Generally, people who are fasting will experience weight loss because the portion of food is reduced. If it is usually 3 times a day, it becomes only 2 times a day when iftar and suhoor. But there are people who even experience weight gain exactly in the month of fasting. How could that happen?
At the time of the fasting month, there is a change of lifestyle of the Muslims that includes diet, physical activity, and sleep patterns. As a result, there is also a physiological change in the body.
Launched by the Okezone page, weight gain during fasting is generally due to the following =
- Eat too much when breaking the fast.
Hunger conditions that culminate after a day of fasting trigger people to overeat when breaking the fast. Almost all high-calorie dishes will be eaten once the Maghrib drum is heard. Starting from a sweet dish, savory, fried, and all that appetizing. As a result, the calories accumulate at one time and become additional fat under the skin.
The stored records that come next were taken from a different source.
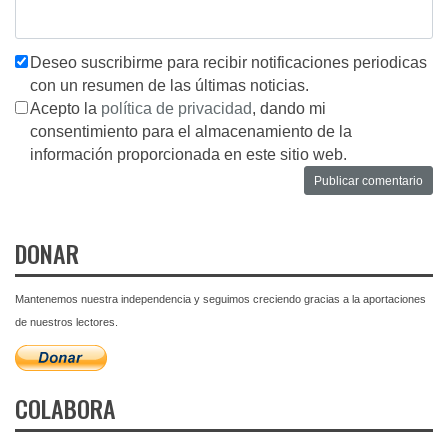
Deseo suscribirme para recibir notificaciones periodicas
con un resumen de las últimas noticias.
Acepto la
política de privacidad
, dando mi
consentimiento para el almacenamiento de la
información proporcionada en este sitio web.
DONAR
Mantenemos nuestra independencia y seguimos creciendo gracias a la aportaciones
de nuestros lectores.
COLABORA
- The amount of food increases.
Breaking the fast is preceded by a sweet and high-calorie appetizer. Then thereafter heavy meals plus side dishes are also high-calorie. Another night snack then sleeps and wake up to eat suhoor with a portion that is also not small. This means the amount of food intake increases more than when not fasting, whereas activity tends to decline.
- Sleep more.
Physical activity is usually less during fasting, by reason of saving energy. Especially if the weather blazing during the day. Most people choose to sleep or just lie down while waiting for breaking. Many calories and lack of motion are the keys to a fattening body.
- Lack of sleep.
Changes in sleep patterns because they have to get up to eat suhoor and worship at night, according to some studies can trigger weight gain. If sleep is lacking, the leptin hormone increases. It’s the hormone that regulates your body’s metabolism and appetite control and makes it hard for you to feel full.